Sebastian Lindner
· 09.06.2024
Im Dauerregen von Leigh bei Manchester geriet so einiges durcheinander. Auf dem Weg zum sicheren Sieg nahm Lotte Kopecky (SD Worx - Protime) 150 Meter vor dem Ziel die Beine hoch. In den engen und rutschigen Kurven, so der Plan, sollte sie wie zuletzt immer den Sprint für Lorena Wiebes anziehen. Kopecky powerte durch die Kurven, riss ein Loch und hätte völlig problemlos ihren dritten Tagessieg einfahren können.
Doch sie tat es nicht. Und auch Wiebes wollte nicht gewinnen. Die beiden Stars des Teams wollten den Sieg ihrer treuen Helferin Christine Majerus schenken. Auf den letzten 70 Metern schrie Wiebes von hinten, sie solle durchziehen. Und vermeintlich fuhr die 37 Jahre alte Luxemburgerin auch zu ihrem ersten Sieg auf internationalem Parkett seit mehr als zwei Jahren. Sie jubelte schon - doch das war zu früh. Denn Ruby Roseman-Gannon (Liv Jayco AlUla) nutzte den laxen Umgang der Konkurrenz und schob ihre Rad auf den allerletzten Metern noch an allen anderen vorbei - vor allem zum Ärger von Kopecky, die noch auf der Zielgerade motzte.
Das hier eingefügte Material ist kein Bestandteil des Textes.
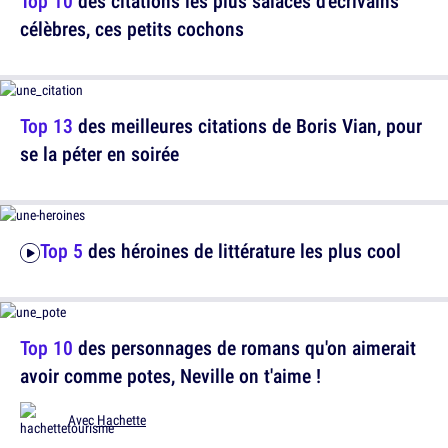
Top 10
des citations les plus salaces d'écrivains
célèbres, ces petits cochons
Top 13
des meilleures citations de Boris Vian, pour
se la péter en soirée
Top 5
des héroines de littérature les plus cool
Top 10
des personnages de romans qu'on aimerait
avoir comme potes, Neville on t'aime !
Avec
Hachette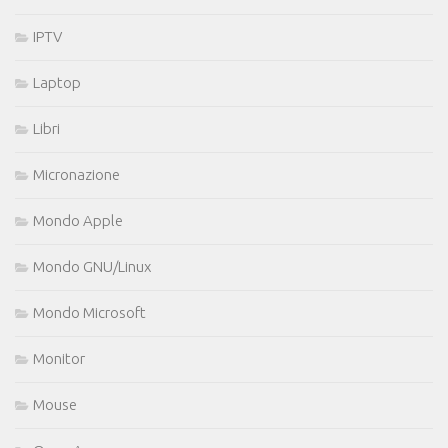
IPTV
Laptop
Libri
Micronazione
Mondo Apple
Mondo GNU/Linux
Mondo Microsoft
Monitor
Mouse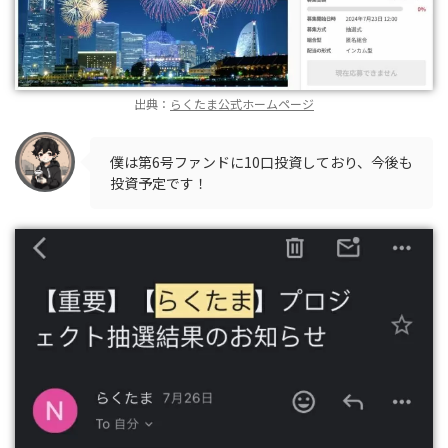
出典：
らくたま公式ホームページ
僕は第6号ファンドに10口投資しており、今後も
投資予定です！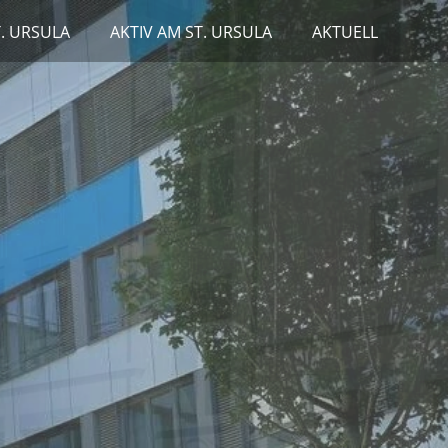
T. URSULA
AKTIV AM ST. URSULA
AKTUELL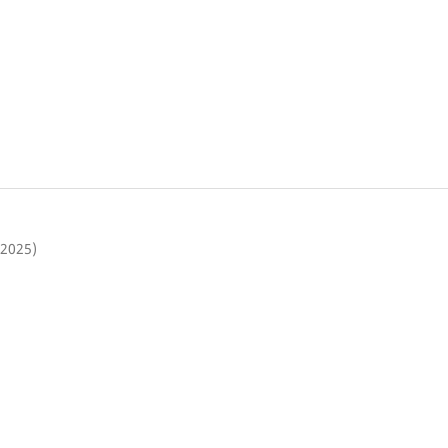
(2025)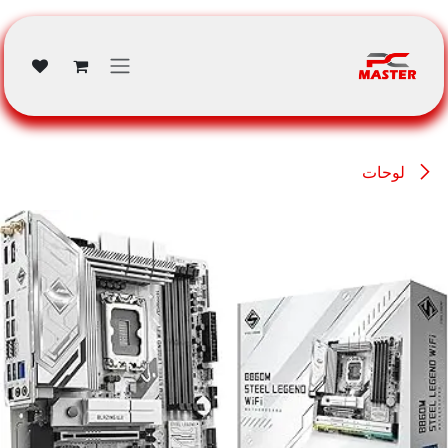
خطي للذهاب إلى المحتوى
لوحات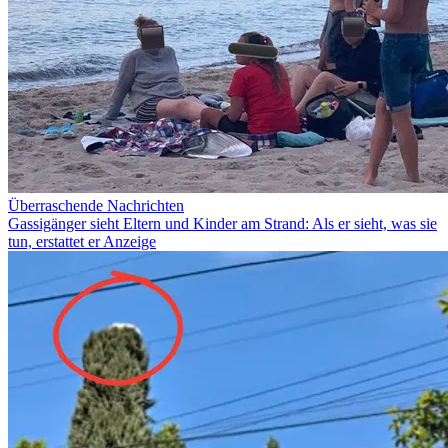
Überraschende Nachrichten
Gassigänger sieht Eltern und Kinder am Strand: Als er sieht, was sie
tun, erstattet er Anzeige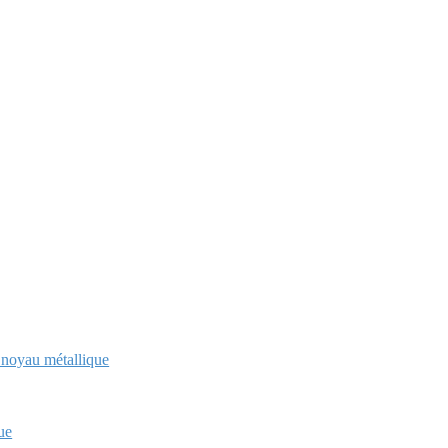
à noyau métallique
ue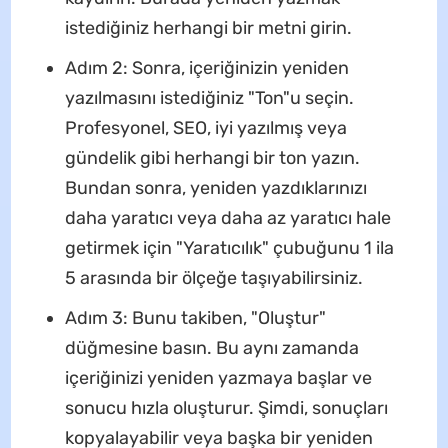
istediğiniz herhangi bir metni girin.
Adım 2: Sonra, içeriğinizin yeniden
yazılmasını istediğiniz "Ton"u seçin.
Profesyonel, SEO, iyi yazılmış veya
gündelik gibi herhangi bir ton yazın.
Bundan sonra, yeniden yazdıklarınızı
daha yaratıcı veya daha az yaratıcı hale
getirmek için "Yaratıcılık" çubuğunu 1 ila
5 arasında bir ölçeğe taşıyabilirsiniz.
Adım 3: Bunu takiben, "Oluştur"
düğmesine basın. Bu aynı zamanda
içeriğinizi yeniden yazmaya başlar ve
sonucu hızla oluşturur. Şimdi, sonuçları
kopyalayabilir veya başka bir yeniden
Doch Kopecky, die bereits die ersten beiden Etappen gewonnen hatte - Wiebes die Dritte - wird es verschmerzen können, denn der Gesamtsieg war ihr trotzdem nicht mehr zu nehmen. Platz zwei ging an Anna Henderson aus dem britischen Nationalteam, Dritte wurde durch die Bonussekunden noch Majerus, die bei der Siegerehrung für genau diesen Rang peinlich berührt zeigte. Schließlich endete auch die Fabelserie von SD Worx auf der Insel mit bis dato sechs Etappensiegen in Folge bei World-Tour-Rennen in dieser Saison. Schon die RideLondon Classique hatte das niederländische Team komplett für sich entschieden.
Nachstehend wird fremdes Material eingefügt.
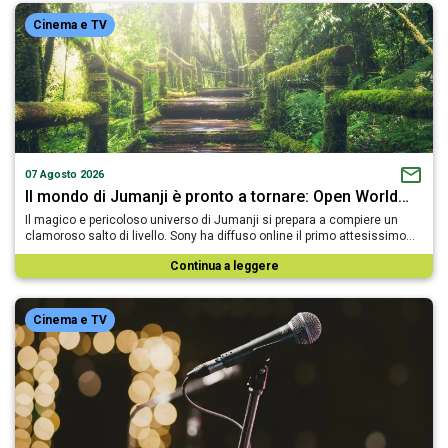
Cinema e TV
07 Agosto 2026
Il mondo di Jumanji è pronto a tornare: Open World…
Il magico e pericoloso universo di Jumanji si prepara a compiere un
clamoroso salto di livello. Sony ha diffuso online il primo attesissimo…
Continua a leggere
Cinema e TV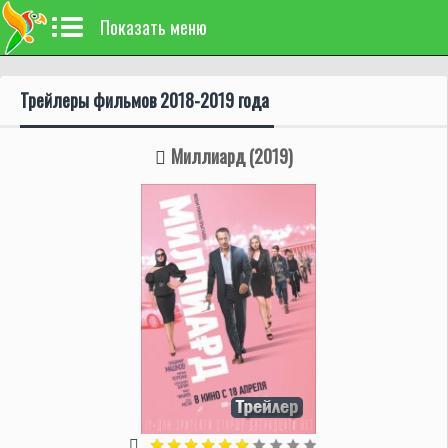
Показать меню
Трейлеры фильмов 2018-2019 года
Миллиард (2019)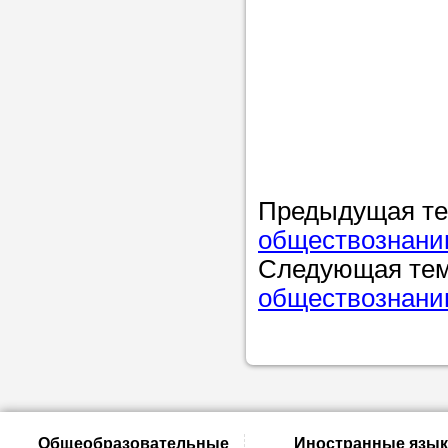
Предыдущая т
обществознанию
Следующая те
обществознанию
Общеобразовательные
Иностранные язык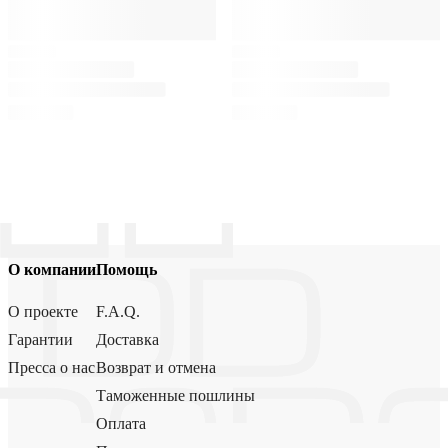
О компании
Помощь
О проекте
F.A.Q.
Гарантии
Доставка
Пресса о нас
Возврат и отмена
Таможенные пошлины
Оплата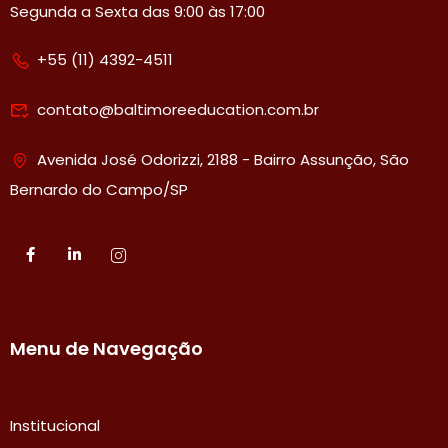
Segunda a Sexta das 9:00 às 17:00
+55 (11) 4392-4511
contato@baltimoreeducation.com.br
Avenida José Odorizzi, 2188 - Bairro Assunção, São
Bernardo do Campo/SP
Menu de Navegação
Institucional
Für Roseman-Gannon war es der erste Sieg auf internationalem Parkett. Die 25-Jährige hatte zuvor auf Profi-Niveau bisher nur die Australische Meisterschaft auf der Straße in diesem Jahr gewonnen.
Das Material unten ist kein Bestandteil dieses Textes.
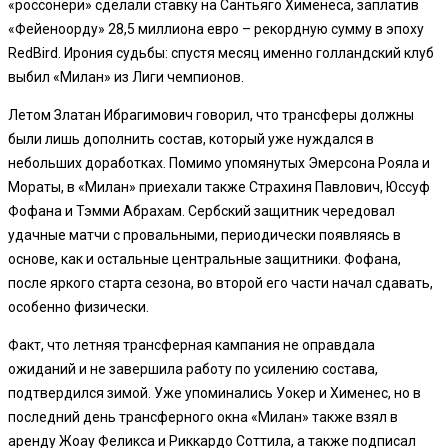
«россонери» сделали ставку на Сантьяго Хименеса, заплатив
«Фейеноорду» 28,5 миллиона евро – рекордную сумму в эпоху
RedBird. Ирония судьбы: спустя месяц именно голландский клуб
выбил «Милан» из Лиги чемпионов.
Летом Златан Ибрагимович говорил, что трансферы должны
были лишь дополнить состав, который уже нуждался в
небольших доработках. Помимо упомянутых Эмерсона Рояла и
Мораты, в «Милан» приехали также Страхиня Павлович, Юссуф
Фофана и Тэмми Абрахам. Сербский защитник чередовал
удачные матчи с провальными, периодически появляясь в
основе, как и остальные центральные защитники. Фофана,
после яркого старта сезона, во второй его части начал сдавать,
особенно физически.
Факт, что летняя трансферная кампания не оправдала
ожиданий и не завершила работу по усилению состава,
подтвердился зимой. Уже упоминались Уокер и Хименес, но в
последний день трансферного окна «Милан» также взял в
аренду Жоау Феликса и Риккардо Соттила, а также подписал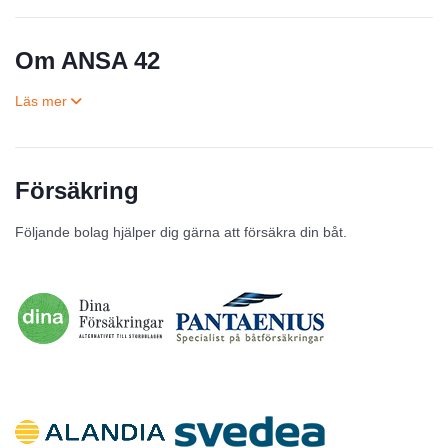
Om ANSA 42
Försäkring
Till salu
Följande bolag hjälper dig gärna att försäkra din båt.
Inga annonser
Nach mehreren vergeblichen Attacken in der Anfangsphase durch die Protagonistinnen der frühen Phasen der Vortage hatte Elizabeth Deignan (Großbritannien) Interesse an den Bergpunkten, die es nach 16 Kilometern an einem Anstieg der 1. Kategorie zu holen gab. Deignan attackierte, sicherte sich die Zähler und machte damit ihre Führung in der entsprechenden Sonderwertung klar. In der Folge ließ sie sich aber nicht einholen und fuhr weiter.
Bis zum zweiten Berg des Tages, der nach 42 Kilometern wieder zur 1. Kategorie gehörte. Hier rettete sie sich mit ein paar Sekunden Vorsprung vor dem Feld über die Kuppe. Hinten wurde richtig Dampf gemacht, denn der Anstieg stellte die vermeintlich letzte Chance für Veränderungen in der Gesamtwertung dar. Im mittlerweile strömenden Regen setzten sich sieben Fahrerinnen aus dem Feld ab, um den Kampf aufzunehmen. Lotte Kopecky, Lorena Wiebes, ihre Helferin Christine Majerus, sowie Anna Henderson, Pfeiffer Georgi und Letizia Paternoster setzten sich ab.
Unterdessen baute Deignan ihren kleinen Vorsprung in der Ebene wieder aus. Die Verfolgergruppe wuchs auf zwölf Fahrerinnen an, auch Franziska Koch (Team dsm-firmenich PostNL) schaffte die Rückkehr. 40 Kilometer vor dem Ziel war Deignan dann gestellt. Kurze Zeit später schloss eine weitere Verfolgergruppe von hinten zu den Favoritinnen auf.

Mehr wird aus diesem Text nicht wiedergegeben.